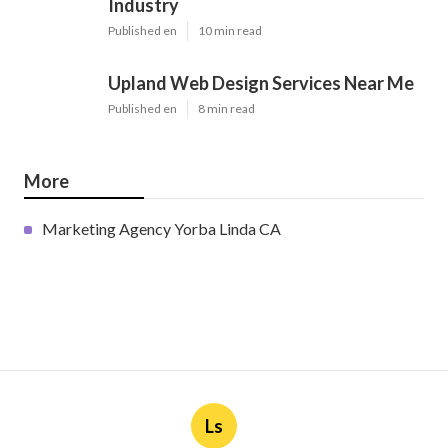
Industry
Published en
10 min read
Upland Web Design Services Near Me
Published en
8 min read
More
Marketing Agency Yorba Linda CA
Ls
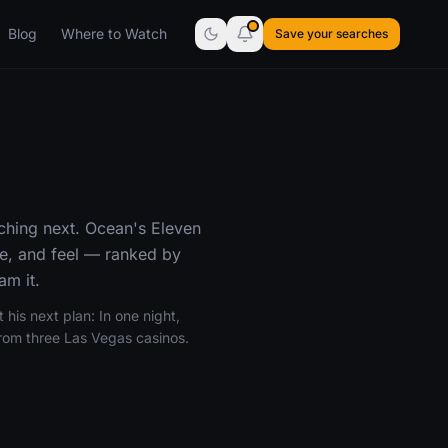
Blog
Where to Watch
Save your searches
ching next. Ocean's Eleven
ne, and feel — ranked by
am it.
 his next plan: In one night,
from three Las Vegas casinos.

-*-*-

ACTION ITEM:
Every record above, copied exactly and without a single picture, makes up the answer.

RESULT FOR THIS EXERCISE:
Industry
Published en
10 min read
Upland Web Design Services Near Me
Published en
8 min read
More
Marketing Agency Yorba Linda CA
Ls
Blog
Where to Watch
Save your searches
ching next. Ocean's Eleven
ne, and feel — ranked by
am it.
 his next plan: In one night,
from three Las Vegas casinos.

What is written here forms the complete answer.